Après une longue portion en ligne reliant deux localités du nord du pays, les coureurs avaient entamé un circuit final de plusieurs boucles à parcourir en ville. C’est durant cette phase décisive, généralement propice aux stratégies d’équipes et aux accélérations finales, que les dysfonctionnements ont été observés. Des carrefours mal sécurisés, un jalonnement approximatif et, surtout, la présence inattendue de véhicules sur l’itinéraire officiel ont rapidement alerté les commissaires de course.

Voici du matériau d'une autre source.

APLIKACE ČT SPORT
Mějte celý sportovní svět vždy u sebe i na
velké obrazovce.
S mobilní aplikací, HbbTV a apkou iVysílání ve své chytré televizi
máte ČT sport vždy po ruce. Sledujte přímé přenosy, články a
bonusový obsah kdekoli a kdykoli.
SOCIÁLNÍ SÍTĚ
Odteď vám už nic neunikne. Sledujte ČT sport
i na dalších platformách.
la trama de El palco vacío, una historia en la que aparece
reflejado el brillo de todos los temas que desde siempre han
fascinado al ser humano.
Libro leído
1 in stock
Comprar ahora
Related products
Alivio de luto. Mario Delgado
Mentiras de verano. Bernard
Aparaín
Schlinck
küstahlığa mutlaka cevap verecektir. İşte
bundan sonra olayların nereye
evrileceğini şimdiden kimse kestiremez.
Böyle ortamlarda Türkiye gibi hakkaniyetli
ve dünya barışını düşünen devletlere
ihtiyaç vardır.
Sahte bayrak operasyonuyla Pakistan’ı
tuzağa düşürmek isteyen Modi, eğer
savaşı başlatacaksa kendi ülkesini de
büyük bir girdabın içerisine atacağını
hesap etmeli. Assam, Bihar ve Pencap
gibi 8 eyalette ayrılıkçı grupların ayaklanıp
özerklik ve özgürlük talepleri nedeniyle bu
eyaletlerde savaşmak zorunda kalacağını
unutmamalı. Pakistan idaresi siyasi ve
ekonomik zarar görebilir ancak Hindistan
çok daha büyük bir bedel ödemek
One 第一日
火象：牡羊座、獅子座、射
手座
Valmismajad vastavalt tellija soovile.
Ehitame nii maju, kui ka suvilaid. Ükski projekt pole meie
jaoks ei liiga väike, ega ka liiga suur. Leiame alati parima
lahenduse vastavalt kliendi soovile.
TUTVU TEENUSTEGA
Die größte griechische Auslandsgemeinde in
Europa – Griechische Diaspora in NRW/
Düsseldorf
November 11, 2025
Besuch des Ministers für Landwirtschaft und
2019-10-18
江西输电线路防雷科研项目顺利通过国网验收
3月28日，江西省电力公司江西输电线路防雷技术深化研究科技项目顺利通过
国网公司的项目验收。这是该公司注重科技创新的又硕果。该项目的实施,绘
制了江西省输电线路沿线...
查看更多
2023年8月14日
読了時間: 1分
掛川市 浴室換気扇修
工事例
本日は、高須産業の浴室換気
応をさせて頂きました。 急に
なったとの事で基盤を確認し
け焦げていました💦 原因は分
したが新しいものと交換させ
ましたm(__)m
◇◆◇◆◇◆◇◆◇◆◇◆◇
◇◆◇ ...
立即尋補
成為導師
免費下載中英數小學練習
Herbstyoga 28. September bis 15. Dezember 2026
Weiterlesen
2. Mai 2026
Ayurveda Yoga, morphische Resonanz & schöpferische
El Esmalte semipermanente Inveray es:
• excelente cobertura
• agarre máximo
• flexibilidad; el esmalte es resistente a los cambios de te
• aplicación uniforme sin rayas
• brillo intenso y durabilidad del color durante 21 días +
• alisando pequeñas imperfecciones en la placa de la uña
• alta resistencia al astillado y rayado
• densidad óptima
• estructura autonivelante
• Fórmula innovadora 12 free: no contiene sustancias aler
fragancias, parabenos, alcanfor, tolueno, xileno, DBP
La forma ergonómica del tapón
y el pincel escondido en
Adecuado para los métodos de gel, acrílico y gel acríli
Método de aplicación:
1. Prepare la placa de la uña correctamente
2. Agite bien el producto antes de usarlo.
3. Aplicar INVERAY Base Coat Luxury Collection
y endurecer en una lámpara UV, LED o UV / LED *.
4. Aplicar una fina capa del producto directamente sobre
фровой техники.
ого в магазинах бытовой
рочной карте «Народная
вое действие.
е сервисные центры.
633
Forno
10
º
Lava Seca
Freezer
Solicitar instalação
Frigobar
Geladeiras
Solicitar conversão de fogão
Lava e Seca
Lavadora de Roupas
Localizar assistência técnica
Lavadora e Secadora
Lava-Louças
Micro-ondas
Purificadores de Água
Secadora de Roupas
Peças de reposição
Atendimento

Face au risque grandissant pour les cyclistes encore en lice, la direction de l’épreuve a opté pour l’arrêt pur et simple de l’étape. Une mesure rare à ce niveau de compétition, mais jugée nécessaire pour préserver l’intégrité du peloton. Les responsables techniques ont reconnu que les conditions de sécurisation du tracé ne répondaient plus aux exigences minimales requises pour poursuivre la course dans des conditions normales.
Une séance de travail est annoncée entre le comité d’organisation et les experts techniques mandatés pour encadrer l’épreuve, afin d’identifier précisément les failles observées et d’apporter des correctifs immédiats. L’objectif c’est , d’éviter qu’un tel incident ne se reproduise lors des prochaines étapes.
Malgré ce contretemps, la compétition se poursuit dès le lendemain avec un nouveau parcours plus court, censé relancer la dynamique sportive de cette édition.
Le plateau reste relevé, avec la présence des équipes nationales et de plusieurs sélections étrangères venues d’Afrique de l’Ouest et d’Europe. Après une première journée marquée par l’imprévu, le Tour du Bénin espère désormais recentrer l’attention sur la performance des coureurs plutôt que sur l’organisation.